Мне очень хочется пойти поскорее в школу. Мама обещает меня отдать в шесть лет, как и Васю, потому что у нее «сил никаких нет с нами». Иногда она произносит фразу, которую ни я, ни Вася не понимаем.

«Васю – в Суворовское училище, а Симу – в Вагановское. И все!» – говорит она мечтательно. Папа смотрит на нее с ужасом.

В школе – очень интересно. Правда, мама, когда узнает подробности школьной жизни Васи, впадает в ступор.

– Какой у тебя адрес электронной почты? – спросил маму Вася.

– Зачем тебе? – удивилась она.

– Надо «Вконтакте» зарегистрироваться.

– «Вконтакте»? Не рановато ли?

– У нас там полкласса сидит.

Мама не верила. Считала, что они еще маленькие. Но Вася говорил правду – у них не только полкласса, еще и учителя «Вконтакте» сидят. Вася зарегистрировался. А мама залезла на его страницу, чтобы смотреть сериал «Доктор Хаус», и прочитала Васины сообщения.

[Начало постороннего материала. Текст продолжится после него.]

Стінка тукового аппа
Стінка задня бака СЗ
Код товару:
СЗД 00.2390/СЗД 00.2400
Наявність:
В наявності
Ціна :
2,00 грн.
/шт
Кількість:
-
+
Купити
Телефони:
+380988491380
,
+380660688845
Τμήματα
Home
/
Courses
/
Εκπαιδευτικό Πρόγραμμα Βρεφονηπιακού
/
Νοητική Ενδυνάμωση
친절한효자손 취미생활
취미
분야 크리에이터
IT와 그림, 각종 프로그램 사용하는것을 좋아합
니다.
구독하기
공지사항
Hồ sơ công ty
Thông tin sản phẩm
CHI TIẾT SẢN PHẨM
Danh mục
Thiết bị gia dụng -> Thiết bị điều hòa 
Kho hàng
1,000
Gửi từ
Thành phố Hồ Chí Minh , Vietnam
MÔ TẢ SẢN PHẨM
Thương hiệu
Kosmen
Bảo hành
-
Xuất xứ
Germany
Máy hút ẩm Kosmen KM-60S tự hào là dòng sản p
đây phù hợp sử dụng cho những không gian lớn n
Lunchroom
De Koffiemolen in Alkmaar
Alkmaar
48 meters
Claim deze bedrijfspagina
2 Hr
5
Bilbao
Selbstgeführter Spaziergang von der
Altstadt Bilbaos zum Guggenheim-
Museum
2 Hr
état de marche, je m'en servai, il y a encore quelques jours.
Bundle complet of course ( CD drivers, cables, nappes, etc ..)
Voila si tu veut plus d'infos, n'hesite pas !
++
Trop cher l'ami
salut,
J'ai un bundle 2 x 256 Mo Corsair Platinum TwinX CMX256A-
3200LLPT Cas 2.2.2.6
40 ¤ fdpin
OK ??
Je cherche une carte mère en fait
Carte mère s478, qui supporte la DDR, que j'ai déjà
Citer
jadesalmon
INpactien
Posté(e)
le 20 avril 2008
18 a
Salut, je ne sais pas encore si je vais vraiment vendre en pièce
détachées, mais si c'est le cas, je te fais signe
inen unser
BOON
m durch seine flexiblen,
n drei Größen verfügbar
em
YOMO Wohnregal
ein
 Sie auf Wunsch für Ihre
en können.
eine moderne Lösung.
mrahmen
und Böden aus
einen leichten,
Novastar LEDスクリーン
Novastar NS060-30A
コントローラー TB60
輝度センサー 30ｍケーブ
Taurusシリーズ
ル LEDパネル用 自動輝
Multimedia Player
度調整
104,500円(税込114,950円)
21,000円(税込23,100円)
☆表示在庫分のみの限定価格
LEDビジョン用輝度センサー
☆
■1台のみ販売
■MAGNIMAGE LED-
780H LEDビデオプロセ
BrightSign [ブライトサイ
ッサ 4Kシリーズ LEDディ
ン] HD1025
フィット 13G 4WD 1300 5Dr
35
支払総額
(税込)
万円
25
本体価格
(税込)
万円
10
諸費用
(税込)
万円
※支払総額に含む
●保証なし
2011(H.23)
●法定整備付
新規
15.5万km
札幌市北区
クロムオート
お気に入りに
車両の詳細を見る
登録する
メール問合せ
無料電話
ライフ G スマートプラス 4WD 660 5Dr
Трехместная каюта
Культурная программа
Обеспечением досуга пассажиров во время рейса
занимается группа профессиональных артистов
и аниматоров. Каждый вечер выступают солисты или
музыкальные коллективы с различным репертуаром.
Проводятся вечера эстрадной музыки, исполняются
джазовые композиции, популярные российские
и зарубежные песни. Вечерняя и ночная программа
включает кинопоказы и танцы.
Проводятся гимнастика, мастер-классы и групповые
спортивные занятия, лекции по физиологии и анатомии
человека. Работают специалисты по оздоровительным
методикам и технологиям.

После этого она несколько дней мучилась бессонницей от разных мыслей.

У Васи есть друг – мальчик Даня с нежным звонким голоском. Солист в хоре. Его обожает учительница музыки. Он так проникновенно поет «Мама – первое слово в каждой судьбе», смотрит влажными от слез глазами, покачивает головой в такт, что все рыдают. Так вот этот мальчик в графе «Семейное положение» совершенно брутально указал: «Есть подруга, но свободен». Как оказалось, подруга – их одноклассница Даша. Девочка – почти самая маленькая по росту в классе, из-за чего ее регулярно принимают за первоклашку. «Жизнь и чувства смешались – получилась каша из эмоций и слез. Живу воспоминаниями. Он ее поцеловал и разбил мне сердце. Я его люблю. Пусть будет с ней, если ему хорошо». Даша написала это на своей страничке, которую мама, конечно же, не удержалась и прочитала.

– Когда они пишут сочинение про летний день в лесу или изложение про спасенную собачку, то вроде как маленькие. А тут вдруг читаешь такой текст и чувствуешь себя... придурковатой мамашей, которая спрашивает у великовозрастного сына, не забыл ли он надеть шарф. Какие собачки? Какой летний день? Эти дети только в классе дебилами прикидываются, а на самом деле умеют выражать свои мысли так, как даже я не могу, – шептала ночью мама папе.

Потом уже мама сидела «Вконтакте», а не Вася. Выяснила, что Антон, Васин одноклассник, любит смотреть сериалы «Воронины», «Букины», а также является поклонником передачи «Давай поженимся», потому что там «можно встретить свою любовь на всю жизнь». Надо при этом видеть Антона. Он с мою маму ростом, и если его спросить, как дела, не тем тоном, то он кидается в драку. Его мама говорит, что Антоша – ласковый, нежный, трепетный мальчик. Да, он бьет других детей, но потом сам страдает очень и плачет оттого, что сломал мальчику из старшего класса нос или руку. Никто в это не верит, и все, включая взрослых, стараются обходить Антошу стороной. А Антоша, оказывается, верит в любовь.

Лучше бы мама не открывала страницу Насти, которая одно время была влюблена в Васю. «Как дела?» – написал ей Вася. «Была в роддоме. Все прошло хорошо», – ответила девочка. Минуту мама тупо смотрела в экран, и я тоже, сидя у нее на коленях. Потом в мамином мозгу забрезжило сознание – они еще маленькие, дети. Настина мама ходила беременная. Наверное, родила, а Настя ездила ее встречать. Но эта минута стоила моей маме седых волос.

– Вася, я читала твои сообщения «Вконтакте», – призналась мама.

– Ну и что? Узнала что-нибудь новое для себя? – Вася даже не моргнул глазом.

– В общем, да, – призналась мама.

– Я за тебя рад, – ответил Вася. – Тот, кто владеет информацией, владеет миром.

– Ну да... А мне больше нравится выражение «Меньше знаешь – крепче спишь».

Когда Алиса стала звонить Васе каждый день, мама решила, что это – первая любовь. Оказалось, что мама Алисы, с которой они столкнулись около школы, тоже так думала. Они поумилялись, вспомнили свои первые любови, посмеялись и решили не вмешиваться...

– Что по русскому задали? – спрашивала Алиса, даже без «привета».

– Упражнение сто тридцать четыре, – отвечал Вася.

– Пока, – говорила Алиса.

Вася нажимал отбой.

– Вася, что ты с ней даже не поговоришь? – спросила как-то мама.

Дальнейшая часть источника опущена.